Together, the two men greeted the duke and duchess, then moved around the room to greet the few other guests, eventually making their way to Olivia’s side. She was standing with the bishop, who had taken a liking to her long ago and rarely left her side when in her company. She was showing the bishop her painting.
The easel and the painting seemed to confuse Edward after he’d greeted the b
ishop. “What is that?” he asked. “Why is it in the salon?”
“It is the painting you asked me to make,” Olivia said. “I asked the footman to put it here. Do you like it?”
He looked at her strangely, then at the painting. “What is it? A goat?”
“A goat!” she laughed. “It is a horse, my love.” Standing just behind Edward, Mr. Tolly arched one brow and a faint smile appeared on his lips. Olivia had to bite the inside of her lip to keep from smiling as Edward leaned in, squinting.
“A fine horse it is, Lady Carey,” the bishop said. “A bit short, I think, but a fine horse.” The bishop was squinting, too, and gripping his second sherry as if he feared it might be ripped from his hand by a gale-force wind.
“A horse,” Edward repeated.
“Yes. A horse.”
Mr. Tolly looked down. Olivia could see the muscles in his jaw working to keep from smiling.
Edward turned away from her painting. “It is a childish rendition, then.
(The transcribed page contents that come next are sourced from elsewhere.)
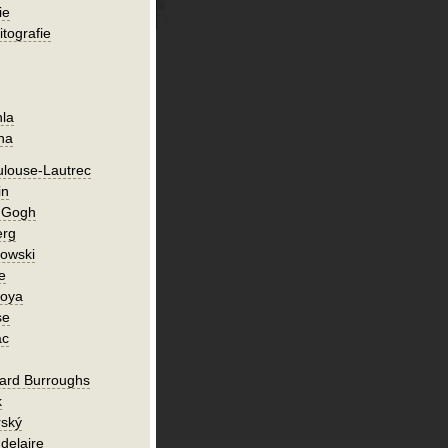
ie
itografie
hla
ha
ulouse-Lautrec
in
n Gogh
erg
owski
e
Goya
se
ac
ard Burroughs
k
rský
delaire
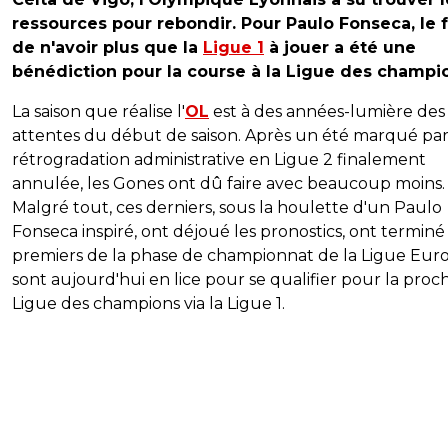
ressources pour rebondir. Pour Paulo Fonseca, le f
de n'avoir plus que la
Ligue 1
à jouer a été une
bénédiction pour la course à la Ligue des champi
La saison que réalise l'
OL
est à des années-lumière des
attentes du début de saison. Après un été marqué pa
rétrogradation administrative en Ligue 2 finalement
annulée, les Gones ont dû faire avec beaucoup moins.
Malgré tout, ces derniers, sous la houlette d'un Paulo
Fonseca inspiré, ont déjoué les pronostics, ont terminé
premiers de la phase de championnat de la Ligue Eur
sont aujourd'hui en lice pour se qualifier pour la proc
Ligue des champions via la Ligue 1.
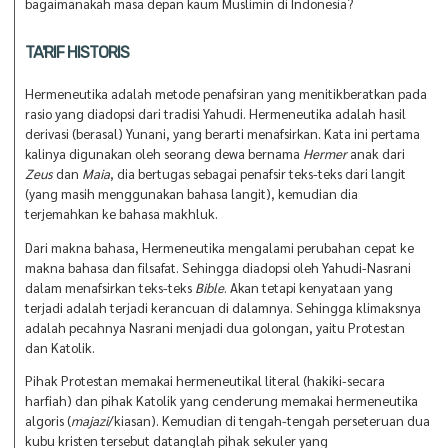
bagaimanakah masa depan kaum Muslimin di Indonesia?
TA'RIF HISTORIS
Hermeneutika adalah metode penafsiran yang menitikberatkan pada
rasio yang diadopsi dari tradisi Yahudi. Hermeneutika adalah hasil
derivasi (berasal) Yunani, yang berarti menafsirkan. Kata ini pertama
kalinya digunakan oleh seorang dewa bernama
Hermer
anak dari
Zeus
dan
Maia
, dia bertugas sebagai penafsir teks-teks dari langit
(yang masih menggunakan bahasa langit), kemudian dia
terjemahkan ke bahasa makhluk.
Dari makna bahasa, Hermeneutika mengalami perubahan cepat ke
makna bahasa dan filsafat. Sehingga diadopsi oleh Yahudi-Nasrani
dalam menafsirkan teks-teks
Bible
. Akan tetapi kenyataan yang
terjadi adalah terjadi kerancuan di dalamnya. Sehingga klimaksnya
adalah pecahnya Nasrani menjadi dua golongan, yaitu Protestan
dan Katolik.
Pihak Protestan memakai hermeneutikal literal (hakiki-secara
harfiah) dan pihak Katolik yang cenderung memakai hermeneutika
algoris (
majazi
/kiasan). Kemudian di tengah-tengah perseteruan dua
kubu kristen tersebut datanglah pihak sekuler yang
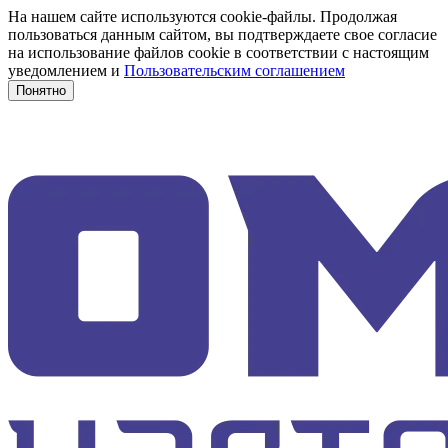
На нашем сайте используются cookie-файлы. Продолжая
пользоваться данным сайтом, вы подтверждаете свое согласие
на использование файлов cookie в соответствии с настоящим
уведомлением и
Пользовательским соглашением
Понятно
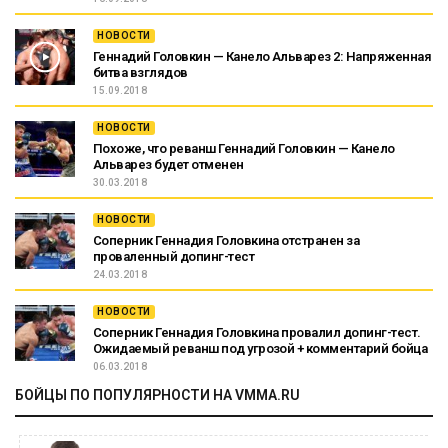
НОВОСТИ
Геннадий Головкин — Канело Альварез 2: Напряженная
битва взглядов
15.09.2018
НОВОСТИ
Похоже, что реванш Геннадий Головкин — Канело
Альварез будет отменен
30.03.2018
НОВОСТИ
Соперник Геннадия Головкина отстранен за
проваленный допинг-тест
24.03.2018
НОВОСТИ
Соперник Геннадия Головкина провалил допинг-тест.
Ожидаемый реванш под угрозой + комментарий бойца
06.03.2018
БОЙЦЫ ПО ПОПУЛЯРНОСТИ НА VMMA.RU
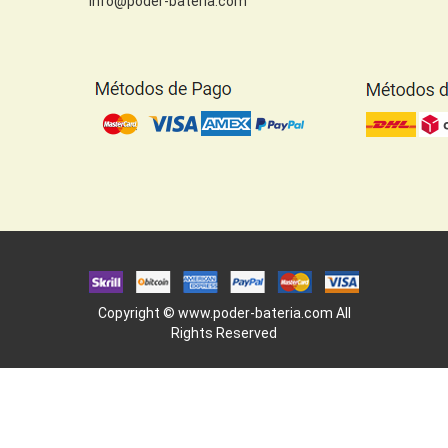
info@poder-bateria.com
Copyright ©
www.poder-bateria.com
All
Rights Reserved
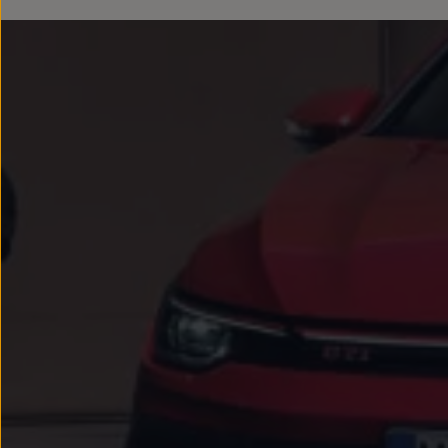
Passat
Tiguan
Touareg
Touran
t-roc-1
Asistencia en carretera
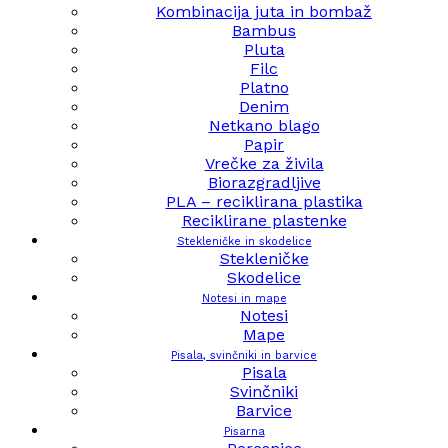
Kombinacija juta in bombaž
Bambus
Pluta
Filc
Platno
Denim
Netkano blago
Papir
Vrečke za živila
Biorazgradljive
PLA – reciklirana plastika
Reciklirane plastenke
Stekleničke in skodelice
Stekleničke
Skodelice
Notesi in mape
Notesi
Mape
Pisala, svinčniki in barvice
Pisala
Svinčniki
Barvice
Pisarna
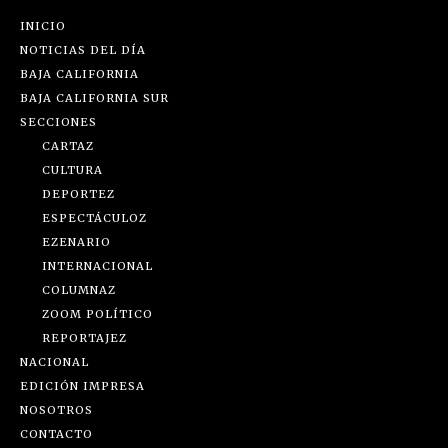
INICIO
NOTICIAS DEL DÍA
BAJA CALIFORNIA
BAJA CALIFORNIA SUR
SECCIONES
CARTAZ
CULTURA
DEPORTEZ
ESPECTÁCULOZ
EZENARIO
INTERNACIONAL
COLUMNAZ
ZOOM POLÍTICO
REPORTAJEZ
NACIONAL
EDICIÓN IMPRESA
NOSOTROS
CONTACTO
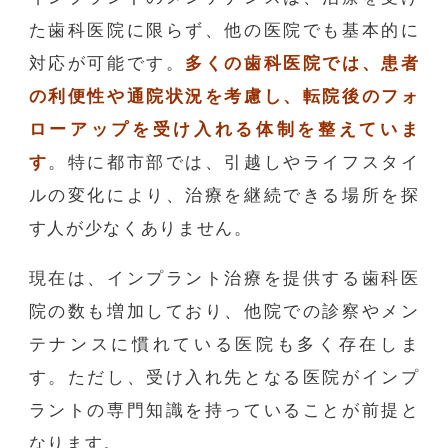
た歯科医院に限らず、他の医院でも基本的に
対応が可能です。
多くの歯科医院では、患者
の利便性や通院状況を考慮し、転院後のフォ
ローアップを受け入れる体制を整えていま
す
。特に都市部では、引越しやライフスタイ
ルの変化により、治療を継続できる場所を探
す人が少なくありません。
現在は、インプラント治療を提供する歯科医
院の数も増加しており、他院での診察やメン
テナンスに慣れている医院も多く存在しま
す。ただし、受け入れ先となる医院がインプ
ラントの専門知識を持っていることが前提と
なります。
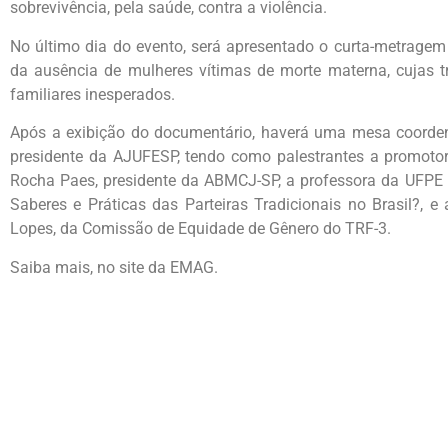
sobrevivência, pela saúde, contra a violência.
No último dia do evento, será apresentado o curta-metragem E
da ausência de mulheres vítimas de morte materna, cujas tr
familiares inesperados.
Após a exibição do documentário, haverá uma mesa coordena
presidente da AJUFESP, tendo como palestrantes a promot
Rocha Paes, presidente da ABMCJ-SP, a professora da UFPE E
Saberes e Práticas das Parteiras Tradicionais no Brasil?, e 
Lopes, da Comissão de Equidade de Gênero do TRF-3.
Saiba mais, no site da EMAG.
Put it in the nursery where it belongs.”
“Ah yes, that would spruce up the nursery quite nicely,” the bishop said.
“I agree,” Olivia said cheerfully. “I might even add more to the painting.” Such as a noose around the goat’s head. Or a fiery explosion. But Edward didn’t hear her—he’d already walked on.
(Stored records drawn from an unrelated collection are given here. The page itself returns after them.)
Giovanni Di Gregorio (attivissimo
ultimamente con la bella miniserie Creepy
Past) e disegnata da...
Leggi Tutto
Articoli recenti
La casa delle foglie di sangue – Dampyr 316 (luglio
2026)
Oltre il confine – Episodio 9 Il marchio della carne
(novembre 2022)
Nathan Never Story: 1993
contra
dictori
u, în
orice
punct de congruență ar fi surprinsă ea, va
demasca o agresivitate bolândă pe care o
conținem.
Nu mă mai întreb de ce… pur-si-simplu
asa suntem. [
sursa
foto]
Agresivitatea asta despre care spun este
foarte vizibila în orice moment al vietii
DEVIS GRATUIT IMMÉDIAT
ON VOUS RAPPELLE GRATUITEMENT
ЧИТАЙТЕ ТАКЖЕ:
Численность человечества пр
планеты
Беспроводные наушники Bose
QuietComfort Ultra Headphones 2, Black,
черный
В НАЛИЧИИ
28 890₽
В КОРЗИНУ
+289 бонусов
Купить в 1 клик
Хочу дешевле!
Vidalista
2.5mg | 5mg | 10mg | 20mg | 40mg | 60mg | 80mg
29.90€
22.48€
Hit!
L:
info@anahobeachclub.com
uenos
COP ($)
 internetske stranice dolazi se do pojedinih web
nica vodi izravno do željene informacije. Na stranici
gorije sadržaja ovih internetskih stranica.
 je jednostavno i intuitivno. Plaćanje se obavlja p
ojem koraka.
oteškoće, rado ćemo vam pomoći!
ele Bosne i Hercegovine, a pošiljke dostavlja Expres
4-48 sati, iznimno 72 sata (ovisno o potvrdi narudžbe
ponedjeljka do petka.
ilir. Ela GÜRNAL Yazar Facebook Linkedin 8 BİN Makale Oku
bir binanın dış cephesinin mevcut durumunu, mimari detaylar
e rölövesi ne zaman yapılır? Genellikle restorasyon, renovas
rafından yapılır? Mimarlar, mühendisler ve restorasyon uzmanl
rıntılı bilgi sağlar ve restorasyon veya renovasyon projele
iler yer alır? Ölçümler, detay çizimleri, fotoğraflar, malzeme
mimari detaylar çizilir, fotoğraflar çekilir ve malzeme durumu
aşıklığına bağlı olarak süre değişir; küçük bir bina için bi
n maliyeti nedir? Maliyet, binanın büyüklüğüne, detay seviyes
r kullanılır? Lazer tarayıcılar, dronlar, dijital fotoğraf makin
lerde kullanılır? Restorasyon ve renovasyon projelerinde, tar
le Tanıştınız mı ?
“That horse has seen a remarkable transformation in the last few hours,” Mr. Tolly said.
“Hasn’t it?” she asked with a kittenish smile.
“Mr. Tolly, is that you?” Lady Ames bellowed from across the room. “I’ve a question of considerable importance, sir!”
Mr. Tolly gave Olivia a slight wince before stepping away to speak to Lady Ames.
Supper was served at precisely eight o’clock. Olivia, seated at the far end of the table, was beside the bishop. That was not the seating arrangement she and Mr. Tolly had devised, and she rather suspected the bishop had asked for a change. Edward was at the other end in the company of the duke and duchess. He was relaxed and laughing.
The bishop began to chat as the wine began to flow. Olivia tried very hard to be a good listener, she truly did . . . but the bishop had a tendency to speak in great concentric paths before reaching anything that even remotely resembled a point. Twice, as she labored to keep up, Olivia happened to glance in Mr. Tolly’s direction and caught his eye. He was smiling at her with amusement, knowing very well what agony she was being made to suffer. Once, Olivia gave a subtle incline of her head toward the bishop, silently suggesting that Mr. Tolly might want to engage him.